On Monday alone, the IDI announced the deaths of five doctors from the coronavirus, namely Abdul Choliq from Probolinggo of East Java, Zulkiflie Saleh from Banjarmasin of South Kalimantan, Arief Agustono Hadi from Lamongan of East Java, Budi Luhur from Gresik of East Java and Deni Chrismono Raharjo from Surabaya of East Java.

“Many doctors were unable to get access to swab tests. Many died even before being tested,” Halik explained, adding that the government needed to provide healthcare workers with access to polymerase chain reaction (PCR) tests in every health facility. 

According to the Indonesian Nurses Association (PPNI), at least 167 nurses nationwide were confirmed to have had the disease so far.

Read also: More Indonesian doctors, nurses die fighting against COVID-19

However, PPNI chairman Harif Fadhilah said the East Java PPNI alone had recorded at least 277 nurses who were COVID-19 positive in the province. He went on to say that with many cases that went unreported, he assumed that the total number of nurses with COVID-19 might exceed 400.

“It is hard for us to verify the actual number as nurses usually report their health status voluntarily. Some may also not report their positive COVID-19 result due to negative stigma, work pressure and many other factors,” he added.

Harif also added that the PPNI had recorded 43 deaths of nurses nationwide as they battled against the virus, 11 of them in East Java.

The PPNI also received reports that nurses working in non-COVID-19 referral hospitals were still dealing with shortages of personal protective equipment (PPE).

Amnesty International Indonesia released on Monday a report documenting the experiences of healthcare workers on the front line battling the COVID-19 pandemic, saying that the government is accountable for the deaths of many medical workers in the country because of the disease.

The organization’s report revealed that as of Monday at least 89 healthcare workers — consisting of 60 doctors, 23 nurses and six dentists — in Indonesia had died because of the virus.

“Not only do healthcare workers have to work extra hours during the pandemic, but they are also being unfairly paid and dealing with fear of the risks of COVID-19 on a daily basis,” Amnesty International Indonesia executive director Usman Hamid said in a webinar, entitled “Global report: Health workers silenced, exposed, attacked”, on Monday.

Read also: 'I lost him too fast': Families mourn loss of nurses from COVID-19

In addition, the organization reported that as of June 12, at least 878 healthcare workers in Indonesia had contracted COVID-19, at least 225 of them residing in East Java province – the current COVID-19 epicenter in the country.

“Those are the numbers that are able to be verified by organizations like us. If only the government also verifies the report on the matter, the actual numbers might be higher than what we provided,” Usman added. 

Amnesty International Indonesia also reported that as of June 2, at least 189 health workers had been laid off due to the crisis resulting from the pandemic. 

“Health workers have also experienced stigma and violence because of their job,” Usman said. 

The organization has recorded eight cases of healthcare workers being rejected from their respective rooming houses. In one instance, local residents rejected the funeral of a nurse who had died of COVID-19, near a residential complex.

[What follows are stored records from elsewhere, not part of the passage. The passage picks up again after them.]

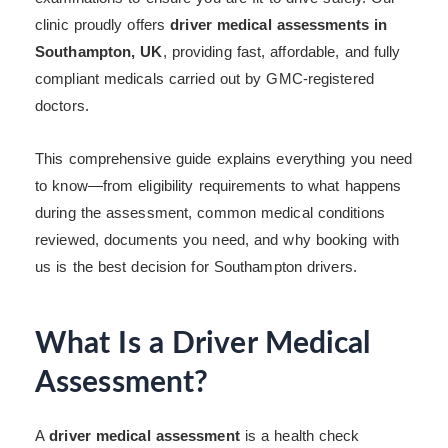
clinic proudly offers
driver medical assessments in
Southampton, UK
, providing fast, affordable, and fully
compliant medicals carried out by GMC-registered
doctors.
This comprehensive guide explains everything you need
to know—from eligibility requirements to what happens
during the assessment, common medical conditions
reviewed, documents you need, and why booking with
us is the best decision for Southampton drivers.
What Is a Driver Medical
Assessment?
A
driver medical assessment
is a health check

“We urge the state to take its response to COVID-19 seriously and to better protect those healthcare workers who are battling the pandemic at the forefront,” Usman concluded. “The state must ensure adequate compensation for health workers and protect those who have faced reprisals for raising health and security concerns to prevent further unjust treatment against health workers.”

As of Tuesday, Indonesia had recorded 78,572 confirmed cases of COVID-19 with 3,710 fatalities.